An effigy of South Korea's President Park Geun-Hye at an anti-government rally demanding her resignation in central Seoul on November 30, 2016. Photo: AFP/Jung Yeon-Je
An effigy of South Korea's President Park Geun-Hye at an anti-government rally demanding her resignation in central Seoul on November 30, 2016. Photo: AFP/Jung Yeon-Je

South Korean lawmakers on Friday voted to impeach President Park Geun-hye over an influence peddling scandal, setting the stage for her to become the country’s first elected leader to be pushed out of office in disgrace.

Parliament voted 234-56 in favor of impeachment with opposition legislators being supported by members of Park’s conservative Saenuri Party. However, the Constitutional Court must now decide whether to uphold the motion, a process that could take up to 180 days.

There have been mass rallies every Saturday for the past six weeks calling for Park to quit, and opinion polls show overwhelming public support for her to go.

Parliament was closed to the public on Friday on orders of the speaker, and hours ahead of the scheduled vote, anti-Park activists scuffled with police as they tried to drive two tractors up to the main gate, where more than a 1,000 protesters were gathered.

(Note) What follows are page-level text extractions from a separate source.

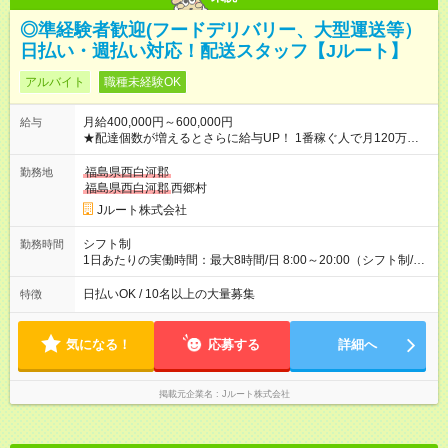
◎準経験者歓迎(フードデリバリー、大型運送等）
日払い・週払い対応！配送スタッフ【Jルート】
アルバイト
職種未経験OK
月給400,000円～600,000円
給与
★配達個数が増えるとさらに給与UP！ 1番稼ぐ人で月120万ほ
ど！ ・主要都市エリア 月収55万円／週5日稼働 月収65万~112
万円／週6日稼働 ・地方郊外エリア 月収40万円／週5日稼働 月
福島県西白河郡
勤務地
収40万円~50万円／週6日稼働 ＜モデルイメージ＞ ■月収50万
福島県西白河郡
西郷村
円 (27歳男性/江東区在住)※元建築関係 1日150個配達×25日勤務
Jルート株式会社
(日休み) ■月収80万円(43歳男性/墨田区在住)※元営業 1日200個
配達×25日勤務(月休み) 【試用期間】試用期間なし
シフト制
勤務時間
1日あたりの実働時間：最大8時間/日 8:00～20:00（シフト制/実
働8時間） ※週5日勤務（場所次第では週4も有り） ※配達状況に
よって時間外での勤務可能性有り ※案件により多少の前後あり
日払いOK / 10名以上の大量募集
特徴
※配達が完了次第、帰社OKです
気になる！
応募する
詳細へ
掲載元企業名
Jルート株式会社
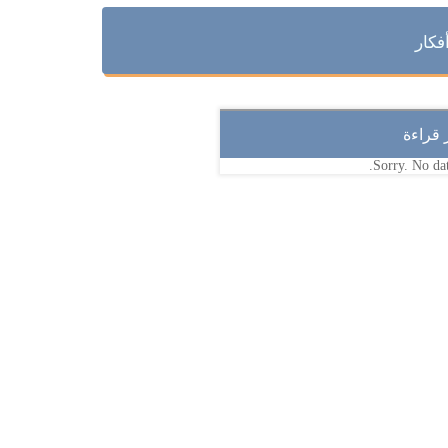
فكار
ر قراءة
Sorry. No dat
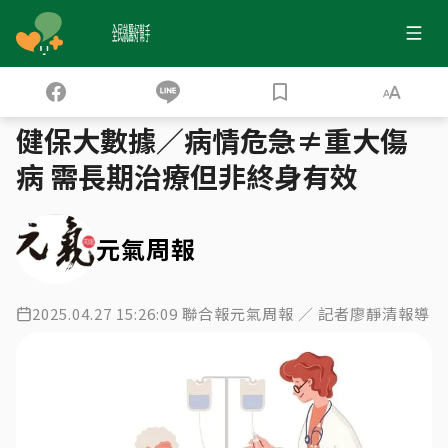
全民就醫好幫手
健保大數據
領有重大傷病 癌友連5年居首
›
›
健保大數據／病情危急≠重大傷
病 需長期治療但非終身有效
元氣周報
2025.04.27 15:26:09 聯合報元氣周報 ／ 記者廖靜清報導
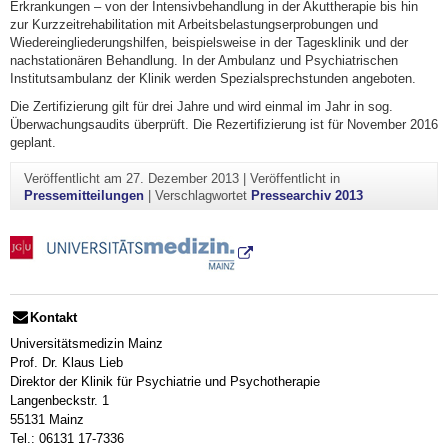
Erkrankungen – von der Intensivbehandlung in der Akuttherapie bis hin
zur Kurzzeitrehabilitation mit Arbeitsbelastungserprobungen und
Wiedereingliederungshilfen, beispielsweise in der Tagesklinik und der
nachstationären Behandlung. In der Ambulanz und Psychiatrischen
Institutsambulanz der Klinik werden Spezialsprechstunden angeboten.
Die Zertifizierung gilt für drei Jahre und wird einmal im Jahr in sog.
Überwachungsaudits überprüft. Die Rezertifizierung ist für November 2016
geplant.
Veröffentlicht am
27. Dezember 2013
|
Veröffentlicht in
Pressemitteilungen
|
Verschlagwortet
Pressearchiv 2013
Kontakt
Universitätsmedizin Mainz
Prof. Dr. Klaus Lieb
Direktor der Klinik für Psychiatrie und Psychotherapie
Langenbeckstr. 1
55131 Mainz
Tel.: 06131 17-7336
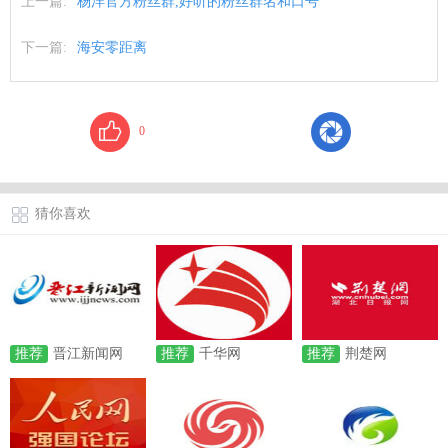
上一篇:
杨洋官方粉丝群,好听的粉丝群名和口号
下一篇:
海安零距离
0
猜你喜欢
推荐
晋江新闻网
推荐
千华网
推荐
荆楚网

Police subsequently shut down traffic on a 10-lane highway in front of the parliament’s grounds and blockaded a bridge leading to the area.

Protesters gather as police surround them during a rally urging the impeachment of South Korea’s President Park Geun-Hye outside the National Assembly in Seoul on December 9, 2016. Photo: AFP/Yonhap

Park, 64, is accused of colluding with a friend and a former aide, both of whom have been indicted by prosecutors, to pressure big businesses to donate to two foundations set up to back her policy initiatives.

She has denied wrongdoing but apologized for carelessness in her ties with her friend, Choi Soon-sil.

Park, who is serving a single five-year term that was set to end in February 2018, said this week she would await the court’s ruling, signalling that political crisis could drag on.

The daughter of a military ruler who led the country for 18 years before being assassinated by his disgruntled spy chief in 1979, Park is under intense pressure to step down immediately.

If she leaves office she would lose presidential immunity, and could be prosecuted for abuse of power and bribery, among other charges.

A poll released on Friday showed her approval rating stood at 5%, a slight improvement from a record low 4%.

The Constitutional Court will now determine whether parliament followed due process and whether there are sufficient grounds for impeachment, a process that will involve arguments from the two sides in public hearings.

The leaders of the two main opposition parties had said their 159 members would all resign if the impeachment motion failed, taking responsibility for their inability to follow through on the demands of the public.

Sole precedent

Prime Minister Hwang Kyo-ahn, who holds what is largely a ceremonial role, will assume interim presidential powers while the court deliberates.

Hwang will take the helm at a time of heightened tension with North Korea.

South Korea’s economic outlook is worsening too, in part due to the internal political uncertainty, as well as worries about the potential impact of US President-elect Donald Trump’s policies on trade and foreign affairs.

The 9-member Constitutional Court is considered conservative in its makeup but some of its former judges have said the case against Park is strong and was likely to be approved.

In 2004, parliament impeached then-president Roh Moo-hyun, suspending his powers for 63 days while the court reviewed the decision, which it overturned.